Thursday, February 11, 2010

Brooke came back to town today and tomorrow we will shoot one of her scenes for Go Sukashi: Episode 2!

Sunday, February 7, 2010

Indy Mogul ad

10 second spot for my film, THE DANGER ELEMENT, airs with Indy Mogul's BEYOND THE TRAILER (1:13)

Saturday, February 6, 2010

Episode 2, day 1: Go Sukashi

Big action shoot for Go Sukashi today

Fight Rehearsal

Hal Forsstrom: Visual Effects Supervisor

Justin Spurlock (right) setting up a shot.

Thursday, January 28, 2010

Action Design

I just finished planning the action sequences for Go Sukashi: Episode 2.

Tuesday, January 26, 2010

I have been told by several people that I should play Travis Touchdown in a movie version of NO MORE HEROES. I hadn't actually looked up the game until today and the more I look at Travis Touchdown, the more I wonder if they just copied the character I played in Doug TenNapel's Sockbaby series. Who knows. . .

Saturday, January 23, 2010

Go Sukashi part 2

I am finally back home after my trip through LA and San Francisco followed by two days of helping Ben Beames install a floor in Atwater. I am tired and sore, but happy to make the following anouncement.

A second Episode of Go Sukashi will go into production next month!

Brooke Brodack
returns as Bethany, Sukashi's responsible girlfriend.

Justin Spurlock
returns as Brian, Sukashi's annoyed best friend.

And of course, Sukashi returns as. . . Sukashi.
Prepare for mind breaking!

Wednesday, January 20, 2010


Spoke at St. Mary's College yesterday to a Film Apreciation class.

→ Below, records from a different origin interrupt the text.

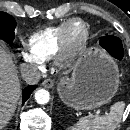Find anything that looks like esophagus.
<instances>
[{"label":"esophagus","instance_id":"34e87169","mask_svg":"<svg viewBox=\"0 0 130 130\" xmlns=\"http://www.w3.org/2000/svg\"><path fill=\"white\" fill-rule=\"evenodd\" d=\"M42 86L45 87V88H52L54 86V82L52 79L50 78H47L45 79L43 82H42Z\"/></svg>","mask_w":130,"mask_h":130}]
</instances>
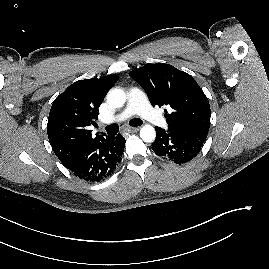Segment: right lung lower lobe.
Listing matches in <instances>:
<instances>
[{"label":"right lung lower lobe","instance_id":"1","mask_svg":"<svg viewBox=\"0 0 269 269\" xmlns=\"http://www.w3.org/2000/svg\"><path fill=\"white\" fill-rule=\"evenodd\" d=\"M124 147L125 138L120 134L106 137L84 149L64 166L81 179L99 182L114 172Z\"/></svg>","mask_w":269,"mask_h":269}]
</instances>
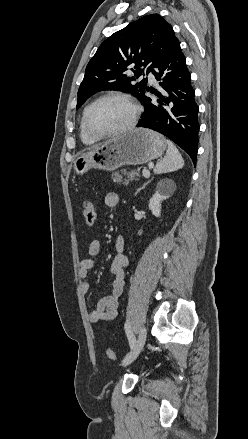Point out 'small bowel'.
<instances>
[{"mask_svg": "<svg viewBox=\"0 0 248 439\" xmlns=\"http://www.w3.org/2000/svg\"><path fill=\"white\" fill-rule=\"evenodd\" d=\"M119 202V195L116 192H108L105 196V204L114 208ZM101 248L100 241L92 240L88 245V256L84 257L79 264L78 275L81 280L80 288L84 294L90 290V284L87 280L89 271L93 268L95 257L99 254ZM116 255L110 266L113 275L111 283V292L105 297L98 300L95 308L90 312L89 319L93 323L110 322L118 314L119 300L125 286V268L129 266V259L124 254V239L118 236L115 242Z\"/></svg>", "mask_w": 248, "mask_h": 439, "instance_id": "1", "label": "small bowel"}]
</instances>
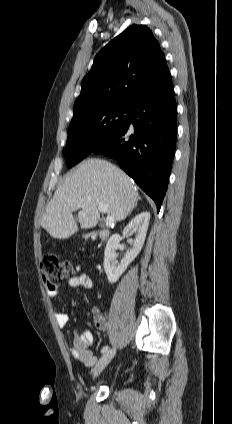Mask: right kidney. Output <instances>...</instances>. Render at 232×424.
<instances>
[{
  "mask_svg": "<svg viewBox=\"0 0 232 424\" xmlns=\"http://www.w3.org/2000/svg\"><path fill=\"white\" fill-rule=\"evenodd\" d=\"M150 220L149 212H142L136 215L130 223L124 228L123 235L135 234L132 248L127 252L120 263L116 260V249L119 246L122 237L115 234L110 237L104 252V270L110 283H116L120 276L125 272L128 265L137 257L141 251L146 238Z\"/></svg>",
  "mask_w": 232,
  "mask_h": 424,
  "instance_id": "ca27d5eb",
  "label": "right kidney"
}]
</instances>
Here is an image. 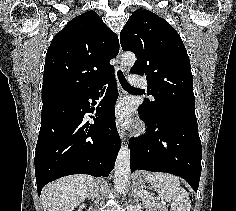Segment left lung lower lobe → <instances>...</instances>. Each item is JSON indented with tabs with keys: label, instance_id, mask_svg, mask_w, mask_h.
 <instances>
[{
	"label": "left lung lower lobe",
	"instance_id": "0a47b994",
	"mask_svg": "<svg viewBox=\"0 0 236 211\" xmlns=\"http://www.w3.org/2000/svg\"><path fill=\"white\" fill-rule=\"evenodd\" d=\"M138 111L149 130L145 136L129 142L131 172H166L184 178L197 192L201 175V141L197 119L173 118L165 114L151 116Z\"/></svg>",
	"mask_w": 236,
	"mask_h": 211
}]
</instances>
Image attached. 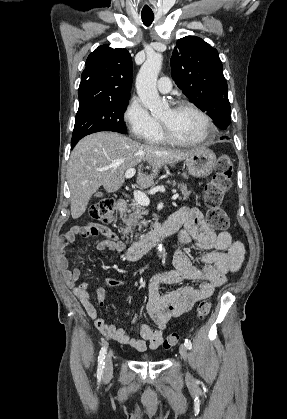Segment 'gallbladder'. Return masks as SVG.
Segmentation results:
<instances>
[{
	"mask_svg": "<svg viewBox=\"0 0 287 419\" xmlns=\"http://www.w3.org/2000/svg\"><path fill=\"white\" fill-rule=\"evenodd\" d=\"M103 194L101 192H96L95 197H101Z\"/></svg>",
	"mask_w": 287,
	"mask_h": 419,
	"instance_id": "bac80fb5",
	"label": "gallbladder"
}]
</instances>
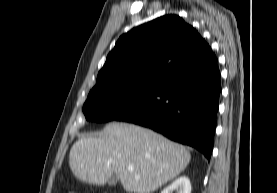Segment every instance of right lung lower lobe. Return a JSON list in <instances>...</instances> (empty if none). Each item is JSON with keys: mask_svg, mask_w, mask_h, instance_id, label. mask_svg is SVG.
<instances>
[{"mask_svg": "<svg viewBox=\"0 0 277 193\" xmlns=\"http://www.w3.org/2000/svg\"><path fill=\"white\" fill-rule=\"evenodd\" d=\"M220 92V71L213 53L200 65L168 79L119 120L151 128L194 147L209 160Z\"/></svg>", "mask_w": 277, "mask_h": 193, "instance_id": "98d812e1", "label": "right lung lower lobe"}]
</instances>
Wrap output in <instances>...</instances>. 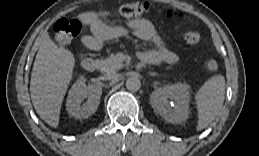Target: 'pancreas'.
Wrapping results in <instances>:
<instances>
[{
	"mask_svg": "<svg viewBox=\"0 0 259 156\" xmlns=\"http://www.w3.org/2000/svg\"><path fill=\"white\" fill-rule=\"evenodd\" d=\"M123 58L119 54H111L110 57L101 60V72L112 73L123 68Z\"/></svg>",
	"mask_w": 259,
	"mask_h": 156,
	"instance_id": "obj_1",
	"label": "pancreas"
}]
</instances>
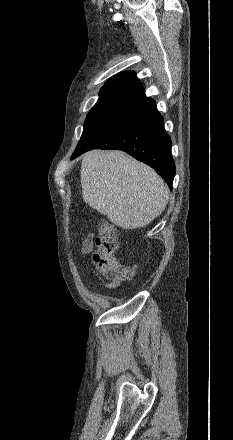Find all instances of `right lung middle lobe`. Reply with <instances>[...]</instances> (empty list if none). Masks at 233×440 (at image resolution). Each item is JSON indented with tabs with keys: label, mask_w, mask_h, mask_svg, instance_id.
<instances>
[{
	"label": "right lung middle lobe",
	"mask_w": 233,
	"mask_h": 440,
	"mask_svg": "<svg viewBox=\"0 0 233 440\" xmlns=\"http://www.w3.org/2000/svg\"><path fill=\"white\" fill-rule=\"evenodd\" d=\"M123 107L124 105L118 103H96L86 117L84 130L80 140L86 138L89 134L98 129Z\"/></svg>",
	"instance_id": "dd1d6c3e"
}]
</instances>
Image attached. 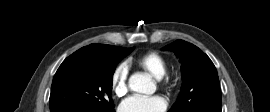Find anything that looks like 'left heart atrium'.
<instances>
[{"label":"left heart atrium","instance_id":"obj_1","mask_svg":"<svg viewBox=\"0 0 270 112\" xmlns=\"http://www.w3.org/2000/svg\"><path fill=\"white\" fill-rule=\"evenodd\" d=\"M167 103L161 96H131L119 105V112H164Z\"/></svg>","mask_w":270,"mask_h":112}]
</instances>
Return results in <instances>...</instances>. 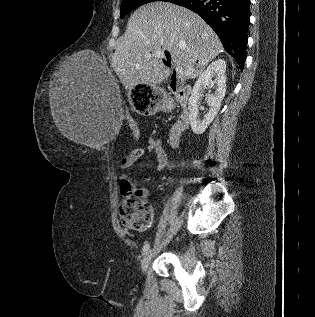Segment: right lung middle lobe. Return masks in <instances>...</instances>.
Here are the masks:
<instances>
[{
	"label": "right lung middle lobe",
	"mask_w": 315,
	"mask_h": 317,
	"mask_svg": "<svg viewBox=\"0 0 315 317\" xmlns=\"http://www.w3.org/2000/svg\"><path fill=\"white\" fill-rule=\"evenodd\" d=\"M154 1H167V2L173 3L176 0H122L120 18L127 15L133 9L143 4L154 2Z\"/></svg>",
	"instance_id": "obj_1"
}]
</instances>
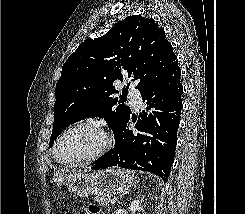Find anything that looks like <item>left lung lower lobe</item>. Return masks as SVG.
<instances>
[{
  "instance_id": "0a47b994",
  "label": "left lung lower lobe",
  "mask_w": 245,
  "mask_h": 214,
  "mask_svg": "<svg viewBox=\"0 0 245 214\" xmlns=\"http://www.w3.org/2000/svg\"><path fill=\"white\" fill-rule=\"evenodd\" d=\"M178 63L156 85L141 93L147 101L136 123L138 133L127 128L125 122L115 139V147L98 158L92 169L112 166L154 173L164 182L170 173L175 156L177 130L183 108Z\"/></svg>"
}]
</instances>
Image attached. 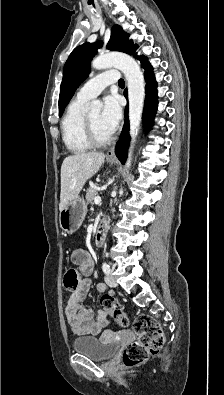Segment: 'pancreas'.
<instances>
[{"mask_svg": "<svg viewBox=\"0 0 224 395\" xmlns=\"http://www.w3.org/2000/svg\"><path fill=\"white\" fill-rule=\"evenodd\" d=\"M98 195V189L96 187H90L86 191V201L88 204H92L94 201V198L97 197Z\"/></svg>", "mask_w": 224, "mask_h": 395, "instance_id": "obj_1", "label": "pancreas"}]
</instances>
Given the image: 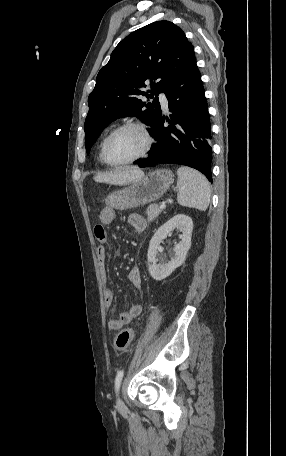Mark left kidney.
<instances>
[{
  "mask_svg": "<svg viewBox=\"0 0 286 456\" xmlns=\"http://www.w3.org/2000/svg\"><path fill=\"white\" fill-rule=\"evenodd\" d=\"M177 228L182 232L181 241L174 247L175 257L165 264H157V253L160 243L167 235ZM193 230L192 219L184 214H178L163 224L154 234L149 243L148 249V264L149 273L153 279L161 281L168 277L176 268L181 266L185 259L188 250L191 246V235Z\"/></svg>",
  "mask_w": 286,
  "mask_h": 456,
  "instance_id": "left-kidney-1",
  "label": "left kidney"
}]
</instances>
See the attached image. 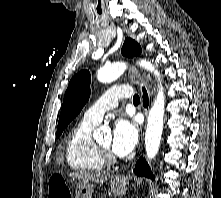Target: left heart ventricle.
<instances>
[{"instance_id":"left-heart-ventricle-1","label":"left heart ventricle","mask_w":221,"mask_h":198,"mask_svg":"<svg viewBox=\"0 0 221 198\" xmlns=\"http://www.w3.org/2000/svg\"><path fill=\"white\" fill-rule=\"evenodd\" d=\"M99 143L104 147L110 148V146H111V136L106 135Z\"/></svg>"}]
</instances>
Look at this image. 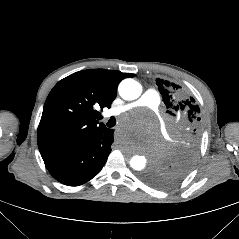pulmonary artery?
<instances>
[{"instance_id":"pulmonary-artery-1","label":"pulmonary artery","mask_w":239,"mask_h":239,"mask_svg":"<svg viewBox=\"0 0 239 239\" xmlns=\"http://www.w3.org/2000/svg\"><path fill=\"white\" fill-rule=\"evenodd\" d=\"M160 104L159 93L154 89L146 90L143 95L135 102L129 103L127 105L113 108L108 111V116H117L127 111H130L139 107H146L151 110H157Z\"/></svg>"}]
</instances>
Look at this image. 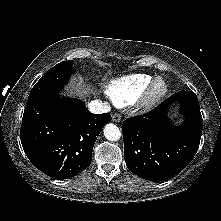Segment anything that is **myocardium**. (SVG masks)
<instances>
[{"mask_svg":"<svg viewBox=\"0 0 221 221\" xmlns=\"http://www.w3.org/2000/svg\"><path fill=\"white\" fill-rule=\"evenodd\" d=\"M158 83H162V88L156 90ZM169 84L162 76H156L146 86L140 97V106L145 110H149L157 106L168 94Z\"/></svg>","mask_w":221,"mask_h":221,"instance_id":"f54148a6","label":"myocardium"}]
</instances>
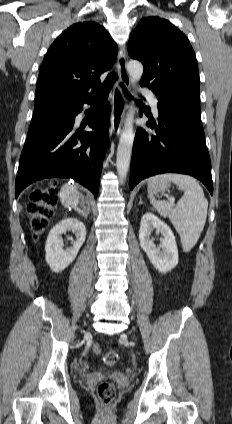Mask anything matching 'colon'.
<instances>
[{
    "label": "colon",
    "instance_id": "1",
    "mask_svg": "<svg viewBox=\"0 0 232 424\" xmlns=\"http://www.w3.org/2000/svg\"><path fill=\"white\" fill-rule=\"evenodd\" d=\"M57 201V192L53 188L36 189L29 194L27 211L30 218L31 228L37 236L48 226L53 216ZM118 360L117 351H109L104 356V362L108 366L114 365ZM98 396L105 405L109 404L116 395L115 386L110 382H102L98 385Z\"/></svg>",
    "mask_w": 232,
    "mask_h": 424
}]
</instances>
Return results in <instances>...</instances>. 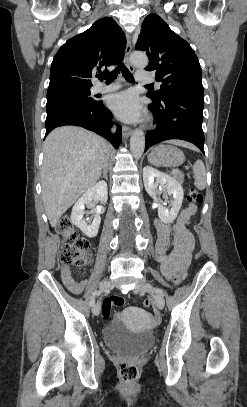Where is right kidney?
I'll return each mask as SVG.
<instances>
[{
  "label": "right kidney",
  "instance_id": "ca27d5eb",
  "mask_svg": "<svg viewBox=\"0 0 247 407\" xmlns=\"http://www.w3.org/2000/svg\"><path fill=\"white\" fill-rule=\"evenodd\" d=\"M108 199L107 184L100 181L87 190L75 203L71 213V221L76 225L87 237L94 238L98 234L101 217L100 214L94 213L92 222L83 219L85 214V205L92 206L94 201L106 203Z\"/></svg>",
  "mask_w": 247,
  "mask_h": 407
}]
</instances>
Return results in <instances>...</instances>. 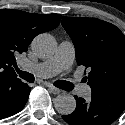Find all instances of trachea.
<instances>
[{"label": "trachea", "instance_id": "obj_1", "mask_svg": "<svg viewBox=\"0 0 125 125\" xmlns=\"http://www.w3.org/2000/svg\"><path fill=\"white\" fill-rule=\"evenodd\" d=\"M15 69L22 79H24L28 82H31V83L34 82V75H32L28 72H25V71H21L17 66H15ZM54 85L60 89L66 90V91H71L74 87V85L71 82L63 81V80L56 81L54 83Z\"/></svg>", "mask_w": 125, "mask_h": 125}]
</instances>
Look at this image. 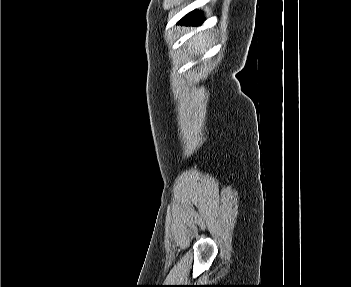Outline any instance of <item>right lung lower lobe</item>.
I'll return each mask as SVG.
<instances>
[{
  "mask_svg": "<svg viewBox=\"0 0 351 287\" xmlns=\"http://www.w3.org/2000/svg\"><path fill=\"white\" fill-rule=\"evenodd\" d=\"M202 22L203 19L199 12H191L180 21V23L186 25H200Z\"/></svg>",
  "mask_w": 351,
  "mask_h": 287,
  "instance_id": "98d812e1",
  "label": "right lung lower lobe"
}]
</instances>
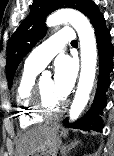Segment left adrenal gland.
Wrapping results in <instances>:
<instances>
[{
  "label": "left adrenal gland",
  "mask_w": 114,
  "mask_h": 156,
  "mask_svg": "<svg viewBox=\"0 0 114 156\" xmlns=\"http://www.w3.org/2000/svg\"><path fill=\"white\" fill-rule=\"evenodd\" d=\"M78 143H79V141H74V142L70 143L69 145L63 147V149L61 150L62 156H67V153H68L72 148H74Z\"/></svg>",
  "instance_id": "1"
}]
</instances>
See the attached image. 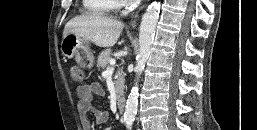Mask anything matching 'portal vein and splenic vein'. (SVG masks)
Segmentation results:
<instances>
[{"label": "portal vein and splenic vein", "instance_id": "obj_1", "mask_svg": "<svg viewBox=\"0 0 257 130\" xmlns=\"http://www.w3.org/2000/svg\"><path fill=\"white\" fill-rule=\"evenodd\" d=\"M111 67L107 68L106 73H110L114 70V66L116 65V61L114 59L110 60Z\"/></svg>", "mask_w": 257, "mask_h": 130}]
</instances>
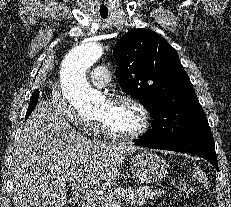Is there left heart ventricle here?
Returning <instances> with one entry per match:
<instances>
[{"instance_id": "obj_1", "label": "left heart ventricle", "mask_w": 231, "mask_h": 207, "mask_svg": "<svg viewBox=\"0 0 231 207\" xmlns=\"http://www.w3.org/2000/svg\"><path fill=\"white\" fill-rule=\"evenodd\" d=\"M97 118L117 133L130 134L141 126L142 118L136 108L127 103L105 101L99 108Z\"/></svg>"}]
</instances>
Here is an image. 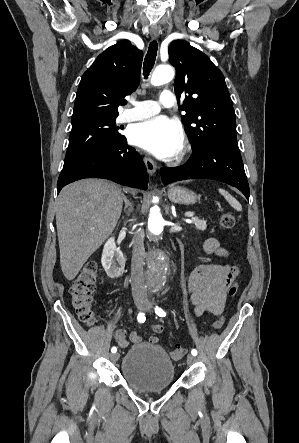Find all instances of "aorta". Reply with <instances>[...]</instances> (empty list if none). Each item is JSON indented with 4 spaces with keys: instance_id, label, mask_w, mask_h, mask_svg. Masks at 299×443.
<instances>
[{
    "instance_id": "762f6f07",
    "label": "aorta",
    "mask_w": 299,
    "mask_h": 443,
    "mask_svg": "<svg viewBox=\"0 0 299 443\" xmlns=\"http://www.w3.org/2000/svg\"><path fill=\"white\" fill-rule=\"evenodd\" d=\"M174 78V70L169 65H161L154 70L151 83L154 86H159L170 82ZM164 220L162 218L160 209L154 206L150 209L147 233L150 237L159 238L164 233ZM160 262L161 259L158 254H151L148 258V269L150 275V286L152 293H154L159 284L160 278Z\"/></svg>"
}]
</instances>
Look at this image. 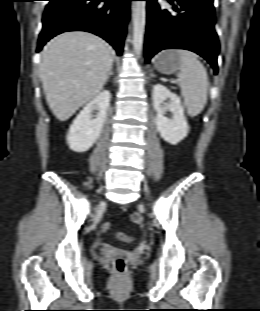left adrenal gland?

After I was done, I got to see a pretty interesting French Animation film called THE TRIPLETS of BELLEVILLE.

Tuesday, January 19, 2010


Had breakfast with Hal Forsstrom (Motion Graphics and Visual effects man for DANGER ELEMENT and GO SUKASHI) and Andrew Dickman where we discussed ideas for the next installment of Go Sukashi as well as the subjects of movies, comic books and cartoons

Then Andrew took me over to Union Station in downtown Los Angeles to catch a train for a ten hour trip to San Francisco.